Hello,
I have started a tutorial about metaprogramming and macro development a long time ago. To explain the changes in the abstract syntax tree of a Nim code by a macro written in Nim, I tried to output a graphical representation of a Nim's AST with TikZ which is the engine I am most familiar with (GraphViz being an alternative).
Has anyone been interested in a graphical representation of a Nim's AST and tried to automate the output?
Here is the Nim code:
dumpTree:
type
myObject {.packed.} = ref object of RootObj
left: seq[myObject]
right: seq[myObject]
The corresponding AST (of the code within the dumpTree block of course):
StmtList
TypeSection
TypeDef
PragmaExpr
Ident "myObject"
Pragma
Ident "packed"
Empty
RefTy
ObjectTy
Empty
OfInherit
Ident "RootObj"
RecList
IdentDefs
Ident "left"
BracketExpr
Ident "seq"
Ident "myObject"
Empty
IdentDefs
Ident "right"
BracketExpr
Ident "seq"
Ident "myObject"
Empty
Here is the TikZ manual conversion:
\documentclass{standalone}
\usepackage{tikz}
\usetikzlibrary{trees}
\begin{document}
\tikzstyle{every node}=[draw=black, rectangle, fill=teal]
\tikzstyle{Ident}=[thick, fill=orange]
\begin{tikzpicture}[%
sibling distance=25mm,
level 6/.style={sibling distance=50mm},
level 7/.style={sibling distance=57mm},
level 8/.style={sibling distance=20mm},
edge from parent fork down
]
\node {StmtList}
child { node {TypeSection}
child { node{TypeDef}
child { node {PragmaExpr}
child { node [Ident] {"myObject"}}
child { node {Pragma}
child { node [Ident] {"packed"} }
}
}
child { node {Empty}}
child { node {Refty}
child { node {ObjectTy}
child { node {Empty}
child { node {OfInherit}
child { node [Ident] {"RootObj"} }
}
child { node {RecList}
child { node {IdentDefs}
child { node [Ident] {"left"} }
child { node {BracketExpr}
child { node [Ident] {"seq"} }
child { node [Ident] {"myObject"} }
}
child { node {Empty} }
}
child { node {IdentDefs}
child { node [Ident] {"right"} }
child { node {BracketExpr}
child { node [Ident] {"seq"} }
child { node [Ident] {"myObject"} }
}
child { node {Empty} }
}
}
}
}
}
}
};
\end{tikzpicture}
\end{document}
The result !
It was pretty tedious to find the correct sibling distance in the tree by hand. Do you think it could be automatically derived from the length of the text in the tree nodes?

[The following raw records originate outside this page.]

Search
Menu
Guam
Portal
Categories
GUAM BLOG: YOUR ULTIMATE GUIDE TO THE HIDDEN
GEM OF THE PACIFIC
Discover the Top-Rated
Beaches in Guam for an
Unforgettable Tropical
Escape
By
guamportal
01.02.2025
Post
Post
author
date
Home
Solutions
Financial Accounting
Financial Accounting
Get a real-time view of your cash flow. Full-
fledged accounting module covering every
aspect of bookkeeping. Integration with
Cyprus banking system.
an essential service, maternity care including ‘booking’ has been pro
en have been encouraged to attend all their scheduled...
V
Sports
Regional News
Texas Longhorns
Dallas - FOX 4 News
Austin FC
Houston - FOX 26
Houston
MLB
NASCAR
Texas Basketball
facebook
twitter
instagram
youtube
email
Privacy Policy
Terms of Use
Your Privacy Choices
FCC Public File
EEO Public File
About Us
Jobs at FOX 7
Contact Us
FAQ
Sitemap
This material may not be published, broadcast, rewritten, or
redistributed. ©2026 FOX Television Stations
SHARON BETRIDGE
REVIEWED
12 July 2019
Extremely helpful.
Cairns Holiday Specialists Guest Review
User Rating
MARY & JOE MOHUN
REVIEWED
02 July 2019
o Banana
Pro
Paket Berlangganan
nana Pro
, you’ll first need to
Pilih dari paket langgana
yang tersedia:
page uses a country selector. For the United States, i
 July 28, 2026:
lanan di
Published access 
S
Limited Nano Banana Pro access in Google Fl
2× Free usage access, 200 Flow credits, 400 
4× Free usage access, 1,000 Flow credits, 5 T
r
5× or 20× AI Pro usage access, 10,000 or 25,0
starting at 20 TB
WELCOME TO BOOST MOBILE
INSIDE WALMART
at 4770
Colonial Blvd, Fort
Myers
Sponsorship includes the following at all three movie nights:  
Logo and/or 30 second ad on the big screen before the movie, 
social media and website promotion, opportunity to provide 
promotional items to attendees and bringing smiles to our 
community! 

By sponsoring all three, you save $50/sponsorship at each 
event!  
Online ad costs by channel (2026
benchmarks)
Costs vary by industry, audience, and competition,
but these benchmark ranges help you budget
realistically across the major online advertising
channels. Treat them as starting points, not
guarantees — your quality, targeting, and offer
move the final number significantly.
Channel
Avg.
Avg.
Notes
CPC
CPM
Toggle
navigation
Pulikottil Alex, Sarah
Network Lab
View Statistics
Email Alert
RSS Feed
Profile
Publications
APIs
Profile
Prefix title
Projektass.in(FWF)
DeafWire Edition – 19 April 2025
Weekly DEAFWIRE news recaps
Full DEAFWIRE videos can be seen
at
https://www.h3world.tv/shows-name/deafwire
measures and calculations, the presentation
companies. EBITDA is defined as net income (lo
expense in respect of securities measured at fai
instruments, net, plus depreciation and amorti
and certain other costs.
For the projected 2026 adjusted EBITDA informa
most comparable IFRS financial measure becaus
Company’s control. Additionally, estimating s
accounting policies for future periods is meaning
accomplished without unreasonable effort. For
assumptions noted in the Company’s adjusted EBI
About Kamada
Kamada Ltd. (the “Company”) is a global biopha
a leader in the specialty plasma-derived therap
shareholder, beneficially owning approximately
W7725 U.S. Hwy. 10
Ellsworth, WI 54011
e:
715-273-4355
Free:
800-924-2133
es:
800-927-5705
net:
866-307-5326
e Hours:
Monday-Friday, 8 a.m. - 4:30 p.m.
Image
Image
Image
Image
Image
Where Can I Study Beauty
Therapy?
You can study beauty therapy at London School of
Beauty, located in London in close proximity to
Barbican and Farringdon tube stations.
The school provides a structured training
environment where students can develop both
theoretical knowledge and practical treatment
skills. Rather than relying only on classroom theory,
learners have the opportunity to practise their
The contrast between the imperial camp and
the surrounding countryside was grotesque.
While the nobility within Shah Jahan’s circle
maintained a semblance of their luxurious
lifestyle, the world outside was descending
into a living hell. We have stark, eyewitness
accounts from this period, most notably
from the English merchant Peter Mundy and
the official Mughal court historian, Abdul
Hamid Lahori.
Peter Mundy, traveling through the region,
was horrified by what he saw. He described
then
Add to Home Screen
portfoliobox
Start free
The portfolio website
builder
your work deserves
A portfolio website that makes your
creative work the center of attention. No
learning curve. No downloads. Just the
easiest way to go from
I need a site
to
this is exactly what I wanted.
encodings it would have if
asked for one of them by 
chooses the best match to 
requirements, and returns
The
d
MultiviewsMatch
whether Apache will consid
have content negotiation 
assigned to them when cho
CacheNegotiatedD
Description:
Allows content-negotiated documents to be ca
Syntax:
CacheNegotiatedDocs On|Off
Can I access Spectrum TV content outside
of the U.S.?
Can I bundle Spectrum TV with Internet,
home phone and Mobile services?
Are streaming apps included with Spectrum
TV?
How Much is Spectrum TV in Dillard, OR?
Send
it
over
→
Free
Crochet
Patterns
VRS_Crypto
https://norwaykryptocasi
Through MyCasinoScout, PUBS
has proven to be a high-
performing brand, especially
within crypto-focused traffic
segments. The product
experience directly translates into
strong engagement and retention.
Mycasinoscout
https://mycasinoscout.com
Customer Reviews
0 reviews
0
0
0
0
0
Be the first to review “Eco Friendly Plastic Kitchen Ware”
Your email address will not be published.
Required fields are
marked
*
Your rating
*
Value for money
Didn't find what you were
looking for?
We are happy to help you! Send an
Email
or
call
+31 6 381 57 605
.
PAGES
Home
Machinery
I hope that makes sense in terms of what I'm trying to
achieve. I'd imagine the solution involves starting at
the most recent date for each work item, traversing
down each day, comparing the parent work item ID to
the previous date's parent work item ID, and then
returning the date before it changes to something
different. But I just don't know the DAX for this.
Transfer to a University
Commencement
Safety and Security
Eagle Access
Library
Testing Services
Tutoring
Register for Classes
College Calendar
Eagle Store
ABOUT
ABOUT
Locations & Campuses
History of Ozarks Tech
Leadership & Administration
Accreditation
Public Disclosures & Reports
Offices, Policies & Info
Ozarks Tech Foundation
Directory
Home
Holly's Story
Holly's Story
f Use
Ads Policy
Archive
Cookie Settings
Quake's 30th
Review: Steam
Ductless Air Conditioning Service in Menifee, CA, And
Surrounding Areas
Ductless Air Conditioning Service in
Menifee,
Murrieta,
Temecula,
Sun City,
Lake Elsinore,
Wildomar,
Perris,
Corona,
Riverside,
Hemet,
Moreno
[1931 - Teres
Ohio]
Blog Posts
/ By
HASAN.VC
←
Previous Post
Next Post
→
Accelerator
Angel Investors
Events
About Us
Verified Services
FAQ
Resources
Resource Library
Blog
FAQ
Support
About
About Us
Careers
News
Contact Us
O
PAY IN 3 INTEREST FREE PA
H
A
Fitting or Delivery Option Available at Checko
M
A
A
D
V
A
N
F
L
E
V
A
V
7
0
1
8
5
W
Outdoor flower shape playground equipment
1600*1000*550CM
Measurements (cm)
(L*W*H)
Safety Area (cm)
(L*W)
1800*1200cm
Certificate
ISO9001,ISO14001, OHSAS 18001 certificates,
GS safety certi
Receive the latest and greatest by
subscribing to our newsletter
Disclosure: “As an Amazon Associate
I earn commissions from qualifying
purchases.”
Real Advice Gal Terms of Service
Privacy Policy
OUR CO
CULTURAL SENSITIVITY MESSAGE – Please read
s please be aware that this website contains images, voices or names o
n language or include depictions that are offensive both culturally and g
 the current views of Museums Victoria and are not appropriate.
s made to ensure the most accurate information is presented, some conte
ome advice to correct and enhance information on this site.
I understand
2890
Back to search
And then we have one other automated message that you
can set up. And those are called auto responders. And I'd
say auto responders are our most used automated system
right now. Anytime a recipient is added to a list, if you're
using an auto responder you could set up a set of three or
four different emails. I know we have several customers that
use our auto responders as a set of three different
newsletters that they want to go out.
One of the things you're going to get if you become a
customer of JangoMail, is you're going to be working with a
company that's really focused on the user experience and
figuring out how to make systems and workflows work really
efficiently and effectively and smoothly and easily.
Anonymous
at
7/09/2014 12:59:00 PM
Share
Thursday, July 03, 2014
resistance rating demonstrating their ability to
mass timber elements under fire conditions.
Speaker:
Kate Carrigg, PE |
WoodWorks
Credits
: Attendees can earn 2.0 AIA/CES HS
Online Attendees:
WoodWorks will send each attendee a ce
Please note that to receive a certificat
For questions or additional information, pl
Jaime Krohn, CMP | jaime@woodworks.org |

Such a visual tool could help to debug macros, it would be cool if we could highlight the tree changes in some way.
I think it would be crazy hard to do it in CLI but I am no expert and I would not mind if someone contradicts me :)
Once the .tex is written, it is not hard to produce a SVG from it. I use ImageMagick's convert CLI to convert from pdf to jpg, but we can also convert from pdf to svg.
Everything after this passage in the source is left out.